In seguito all’ispezione è stata rilevata la presenza di 14 lavoratori, 9 dei quali completamente “in nero” (sette cinesi e due pakistani). Sei di loro erano anche sprovvisti del permesso di soggiorno. Il titolare del laboratorio è stato deferito all’autorità giudiziaria per l’impiego di manodopera clandestina e in ragione del superamento della soglia del 10% di lavoratori “in nero” sono stati interessati anche i competenti Uffici del Lavoro per l’emissione del pertinente provvedimento di sospensione dell’attività.

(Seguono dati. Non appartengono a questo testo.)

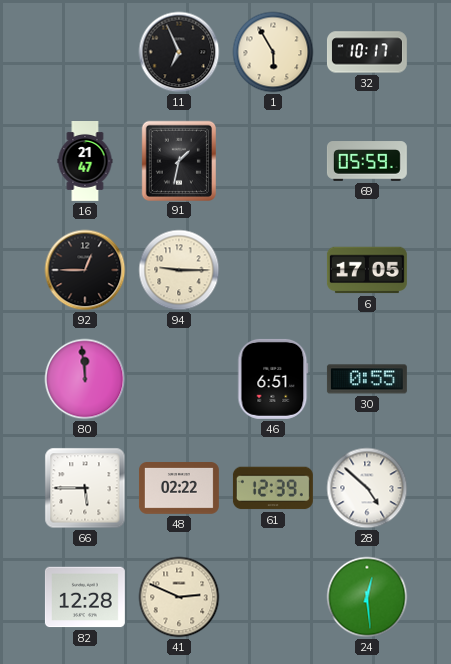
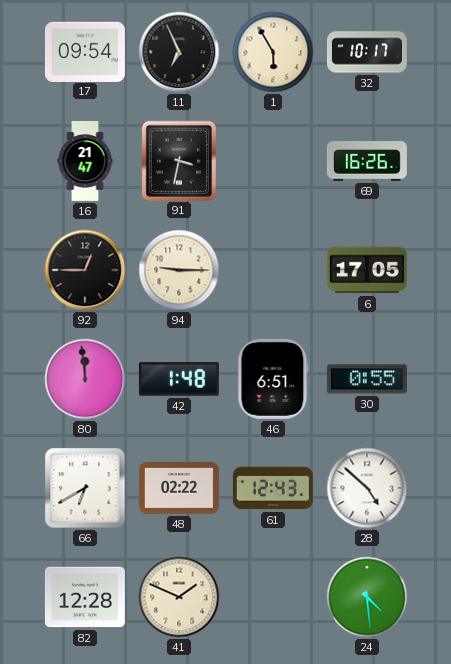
17: none -> 09:54
91: 1:32 -> 3:32
69: 05:59 -> 16:26
42: none -> 1:48
66: 5:45 -> 6:40
61: 12:39 -> 12:43
41: 2:49 -> 1:49
24: 12:29 -> 4:29
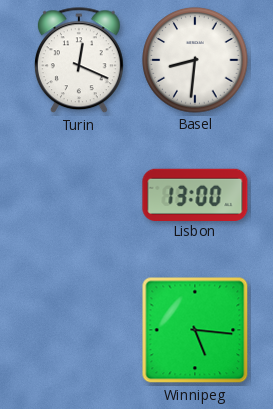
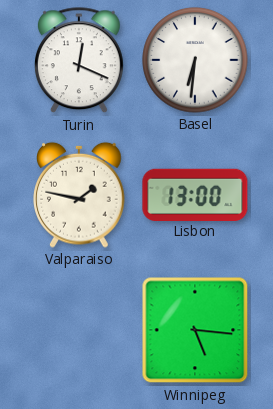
Basel: 8:31 -> 6:31
Valparaiso: none -> 1:47
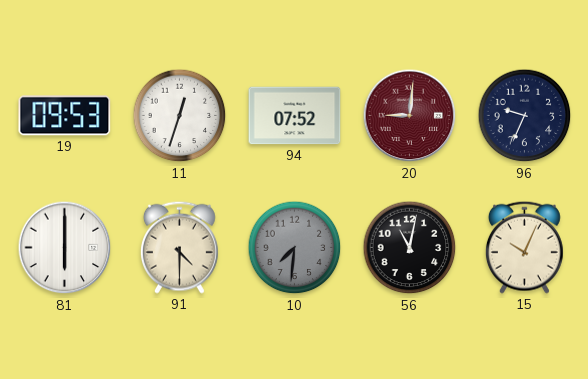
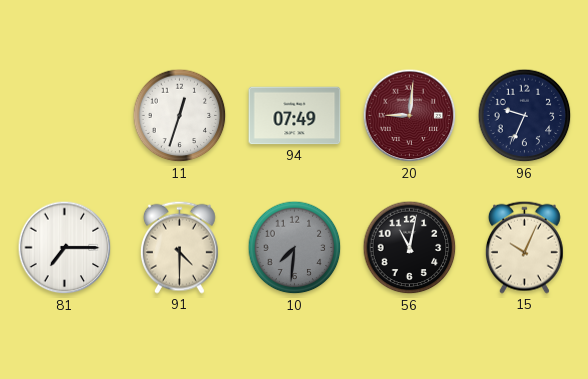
19: 09:53 -> none
94: 07:52 -> 07:49
81: 6:00 -> 7:15
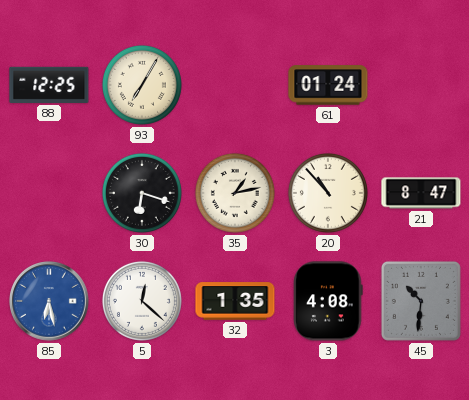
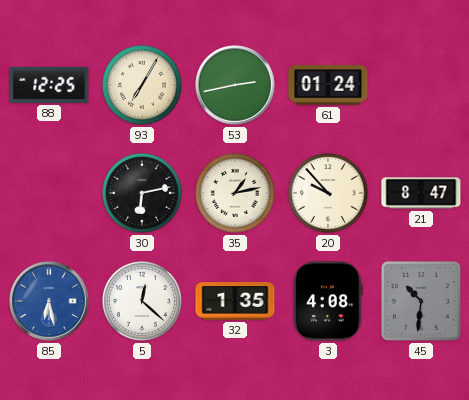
53: none -> 2:43
30: 6:18 -> 6:13
20: 10:53 -> 9:53
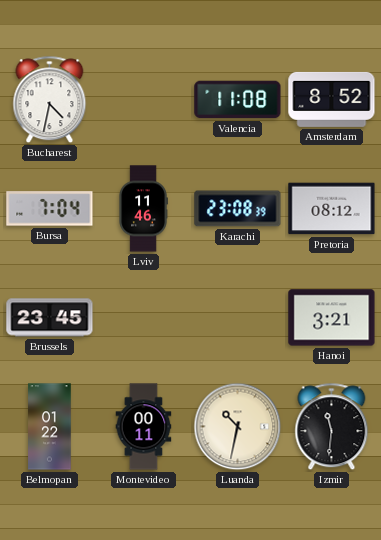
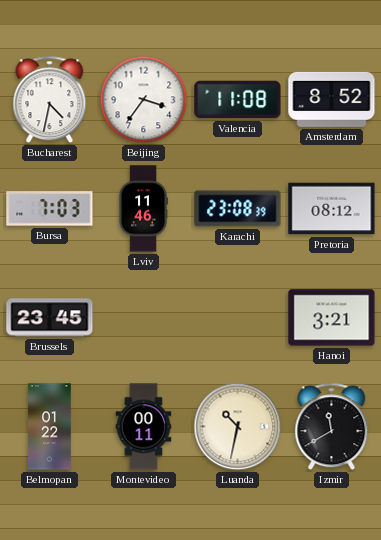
Beijing: none -> 3:36
Bursa: 7:04 -> 7:03
Izmir: 11:31 -> 11:40
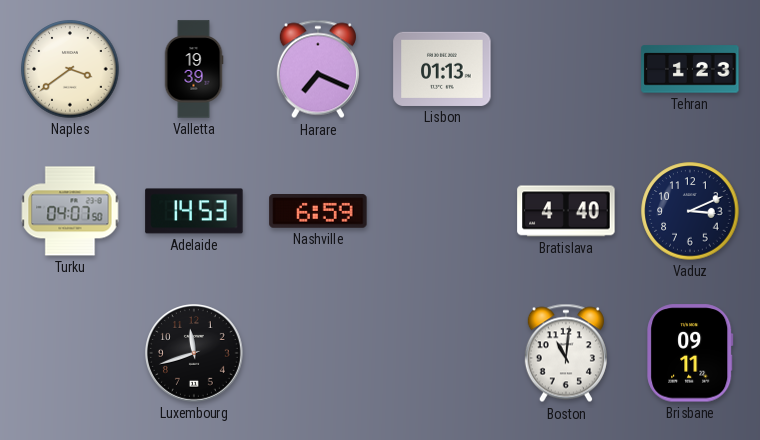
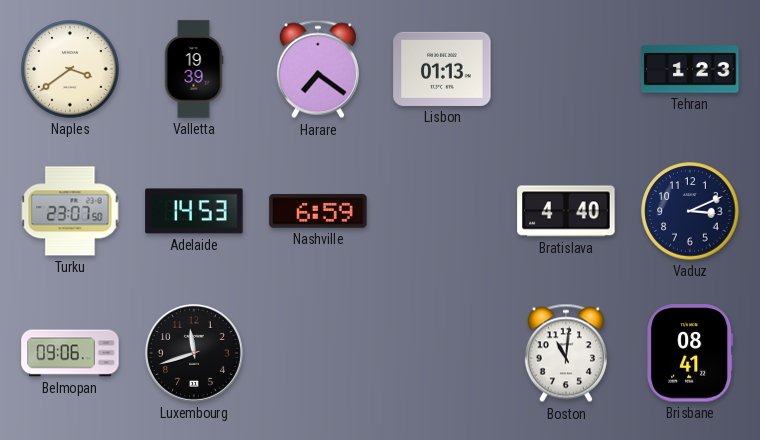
Harare: 7:19 -> 7:21
Turku: 04:07 -> 23:07
Belmopan: none -> 09:06
Brisbane: 09:11 -> 08:41
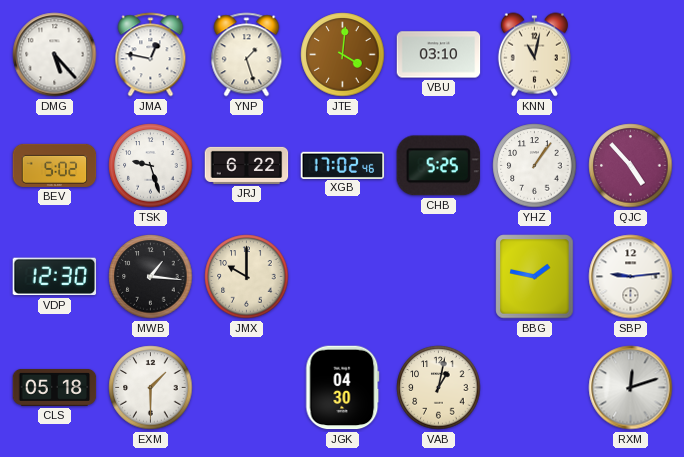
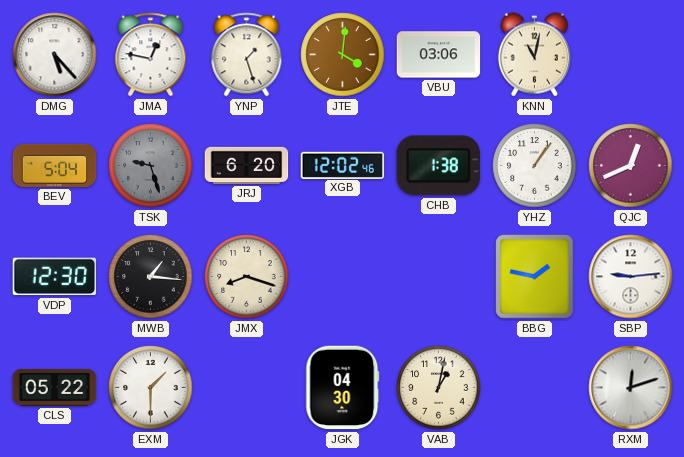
VBU: 03:10 -> 03:06
BEV: 5:02 -> 5:04
TSK dial: white -> grey
JRJ: 6:22 -> 6:20
XGB: 17:02 -> 12:02
CHB: 5:25 -> 1:38
QJC: 4:53 -> 12:41
JMX: 10:00 -> 8:18
CLS: 05:18 -> 05:22
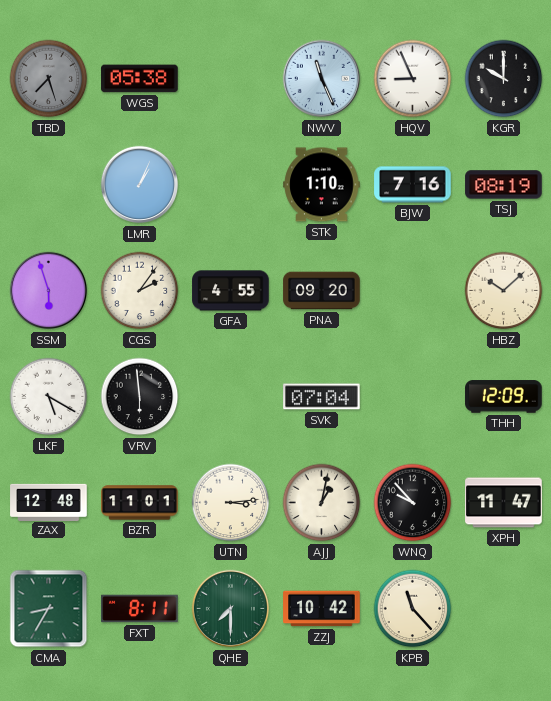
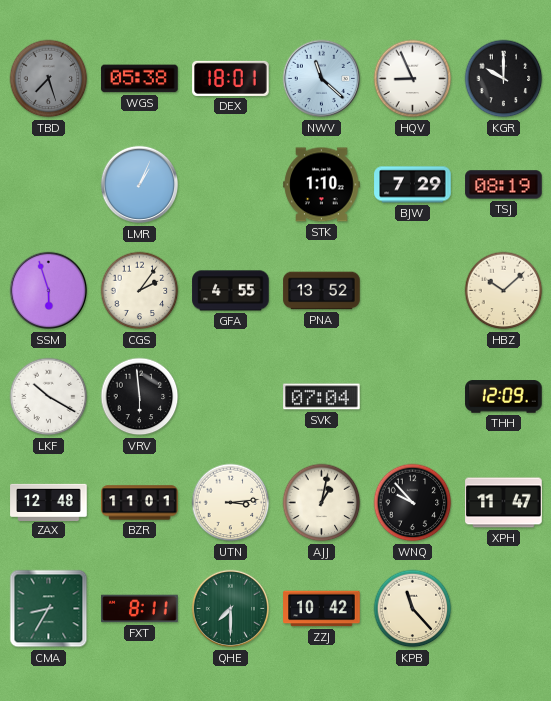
DEX: none -> 18:01
NWV: 11:26 -> 11:22
BJW: 7:16 -> 7:29
PNA: 09:20 -> 13:52
LKF: 5:20 -> 10:20
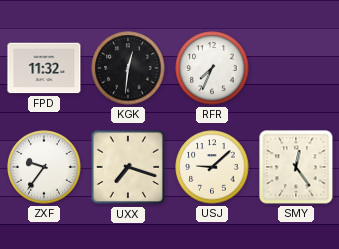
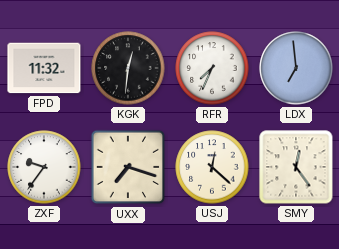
LDX: none -> 6:59
USJ: 9:08 -> 12:22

Parallelamente sono stati posti in essere i provvedimenti di espulsione nei confronti degli stranieri non in regola. «Il lavoro nero, si legge in una nota della Finanza, è piaga per l’intero sistema economico perché sottrae risorse all’erario, mina gli interessi dei lavoratori, spesso sfruttati e consente una competizione sleale con le imprese oneste. Il sommerso pregiudica gli equilibri economici e finanziari del Paese, essendo orientato alla riduzione illegale dei costi di “struttura”, sia fiscali, sia organizzativi e, nondimeno, del lavoro, per massimizzare i profitti e ottenere vantaggi competitivi impropri».